Violence and Contemporary Thought:
Antisemitism, Racism, and Historical Memory After Auschwitz
Like the Pyramids or the Acropolis, Auschwitz is the fact, the sign of man. The image of man is henceforth inseparable from that of the gas chamber.
— Georges Bataille
[Europeans] are never done talking of Man, yet murder men everywhere they find them, at the corner of every one of their own streets, in all the corners of the globe.
— Frantz Fanon
Intellectuals in the bloody twentieth century confronted a distressing question: were the phenomena of mass violence they witnessed and experienced radical deviations from the arc of modern humanist progress, or did “Western civilization” contain these destructive tendencies within itself? This course explores intellectual and artistic attempts to diagnose and respond to what the political theorist Hannah Arendt called “dark times.” We will read and reflect alongside thinkers who worked at the margins of the Western intellectual tradition, figures whose work responds and bears witness to two central forms of violence rooted in modern Europe: fascism, culminating in the Holocaust, and colonialism and its aftermaths.

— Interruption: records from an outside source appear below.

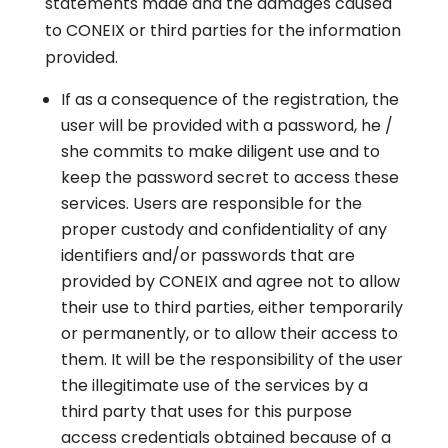
statements made and the damages caused
to CONEIX or third parties for the information
provided.
If as a consequence of the registration, the
user will be provided with a password, he /
she commits to make diligent use and to
keep the password secret to access these
services. Users are responsible for the
proper custody and confidentiality of any
identifiers and/or passwords that are
provided by CONEIX and agree not to allow
their use to third parties, either temporarily
or permanently, or to allow their access to
them. It will be the responsibility of the user
the illegitimate use of the services by a
third party that uses for this purpose
access credentials obtained because of a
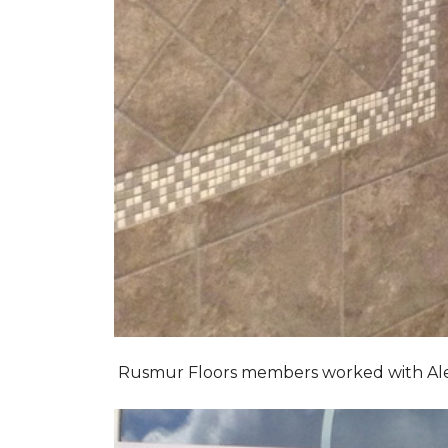
Rusmur Floors members worked with Alexis 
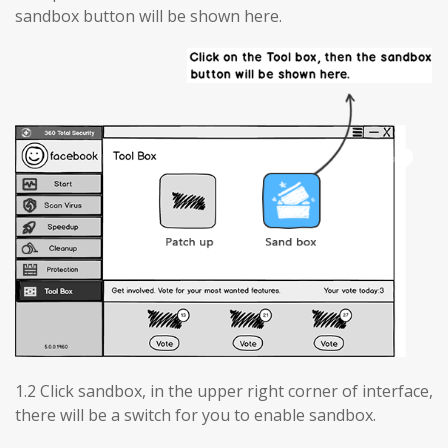
sandbox button will be shown here.
1.2 Click sandbox, in the upper right corner of interface,
there will be a switch for you to enable sandbox.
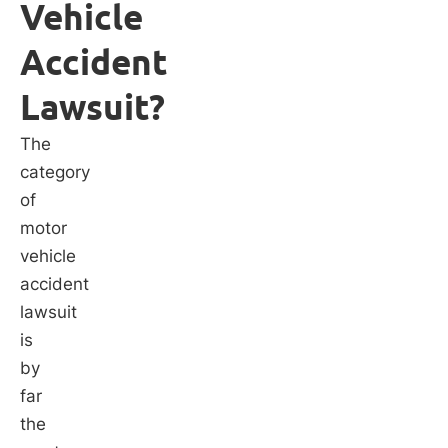
Vehicle
Accident
Lawsuit?
The
category
of
motor
vehicle
accident
lawsuit
is
by
far
the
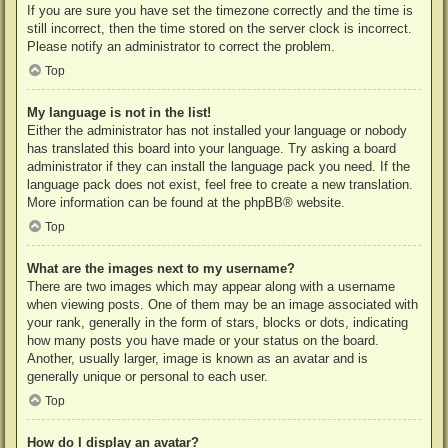
If you are sure you have set the timezone correctly and the time is
still incorrect, then the time stored on the server clock is incorrect.
Please notify an administrator to correct the problem.
Top
My language is not in the list!
Either the administrator has not installed your language or nobody
has translated this board into your language. Try asking a board
administrator if they can install the language pack you need. If the
language pack does not exist, feel free to create a new translation.
More information can be found at the
phpBB
® website.
Top
What are the images next to my username?
There are two images which may appear along with a username
when viewing posts. One of them may be an image associated with
your rank, generally in the form of stars, blocks or dots, indicating
how many posts you have made or your status on the board.
Another, usually larger, image is known as an avatar and is
generally unique or personal to each user.
Top
How do I display an avatar?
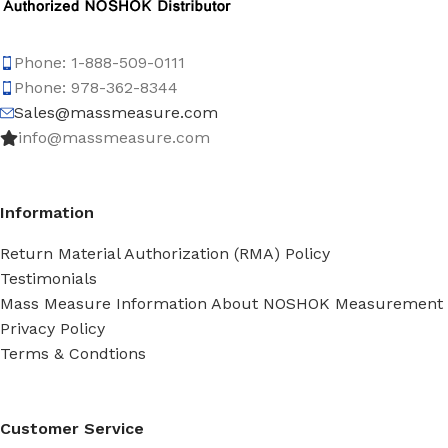
Phone: 1-888-509-0111
Phone: 978-362-8344
Sales@massmeasure.com
info@massmeasure.com
Information
Return Material Authorization (RMA) Policy
Testimonials
Mass Measure Information About NOSHOK Measurement
Privacy Policy
Terms & Condtions
Customer Service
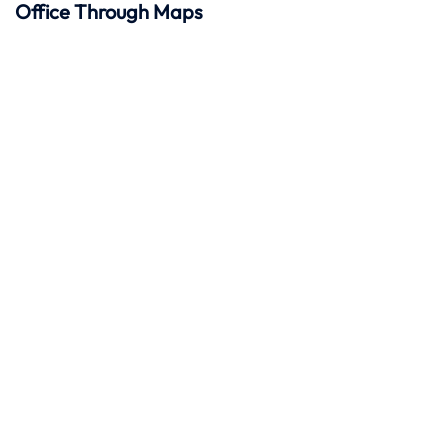
Office Through Maps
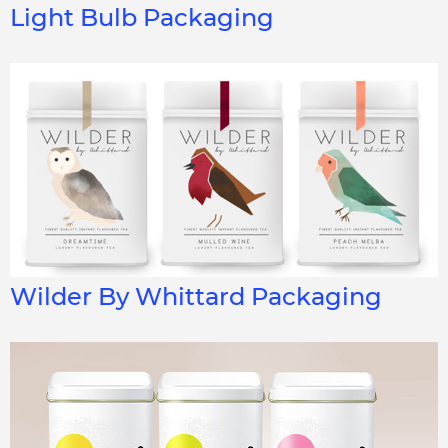
Light Bulb Packaging
Wilder By Whittard Packaging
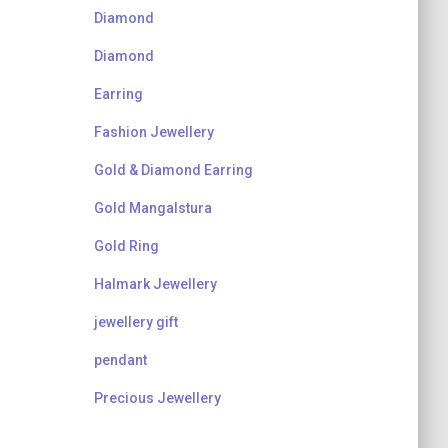
Diamond
Diamond
Earring
Fashion Jewellery
Gold & Diamond Earring
Gold Mangalstura
Gold Ring
Halmark Jewellery
jewellery gift
pendant
Precious Jewellery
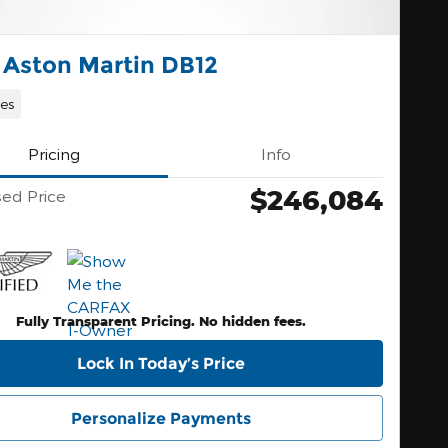
 Aston Martin DB12
les
Pricing
Info
$246,084
sed Price
Fully Transparent Pricing. No hidden fees.
Lock In Today’s Price
Personalize Payments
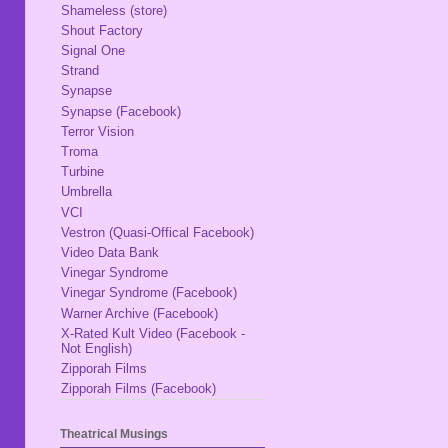
Shameless (store)
Shout Factory
Signal One
Strand
Synapse
Synapse (Facebook)
Terror Vision
Troma
Turbine
Umbrella
VCI
Vestron (Quasi-Offical Facebook)
Video Data Bank
Vinegar Syndrome
Vinegar Syndrome (Facebook)
Warner Archive (Facebook)
X-Rated Kult Video (Facebook -
Not English)
Zipporah Films
Zipporah Films (Facebook)
Theatrical Musings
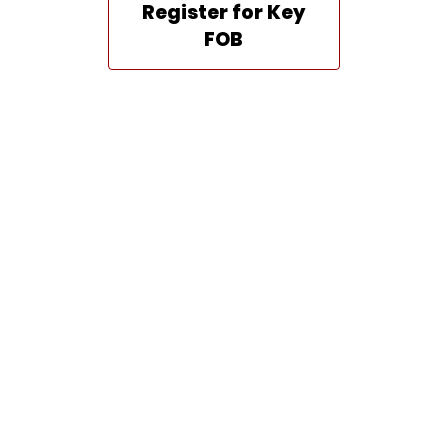
Register for Key
FOB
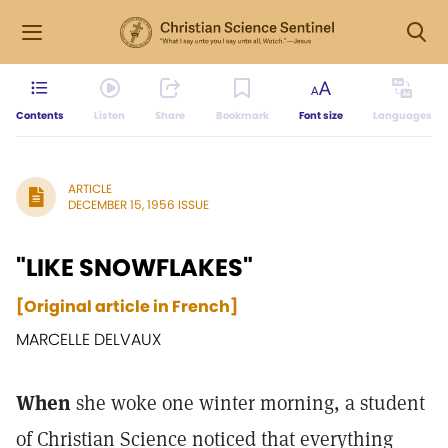
Contents
Listen
Share
Bookmark
Font size
Languages
ARTICLE
DECEMBER 15, 1956 ISSUE
"LIKE SNOWFLAKES"
[Original article in French]
MARCELLE DELVAUX
When
she woke one winter morning, a student
of Christian Science noticed that everything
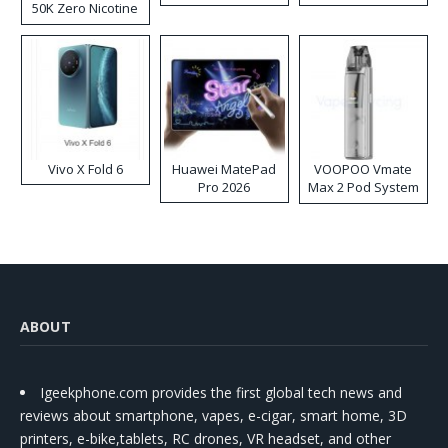
50K Zero Nicotine
Disposable Vape
Vivo X Fold 6
Huawei MatePad
VOOPOO Vmate
Pro 2026
Max 2 Pod System
Kit
ABOUT
Igeekphone.com provides the first global tech news and
reviews about smartphone, vapes, e-cigar, smart home, 3D
printers, e-bike,tablets, RC drones, VR headset, and other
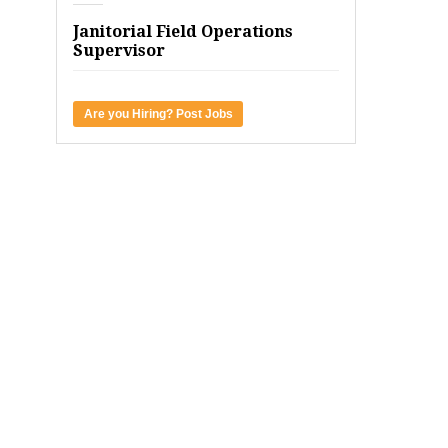
Janitorial Field Operations
Supervisor
Are you Hiring? Post Jobs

The power structures that underlay both fascism and colonialism depended not only on the application of brute force, but also on systems of knowledge production to create and maintain relations of domination. In both cases, particular forms of “rationality” were used to promote destructive, irrational ends: visions of racial supremacy. The figures we will examine sought to grasp this logic by situating their specific experiences in relation to broader historical processes in the development of Western modernity. Moreover, they analyzed how the catastrophes of the recent past were all too easily erased from the public’s collective memory or used for strategic political purposes. Justice, for these figures, was inseparable from the problem of remembrance, both for the sake of the victims and for those who lived on. Through comparative analysis, we will consider how the “multidirectional” or shared construction of memory of specific forms of oppression might be mobilized to promote solidarity against different, ongoing forms of social prejudice and injustice, such as antisemitism and racism. If historical memory is defined simply as the “past made present,” then the voices that are heard—or silenced—determine what it means to live “after Auschwitz.”
Major readings include Sigmund Freud, Theodor W. Adorno, Art Spiegelman, W.E.B. Du Bois, Frantz Fanon, James Baldwin, and Angela Davis.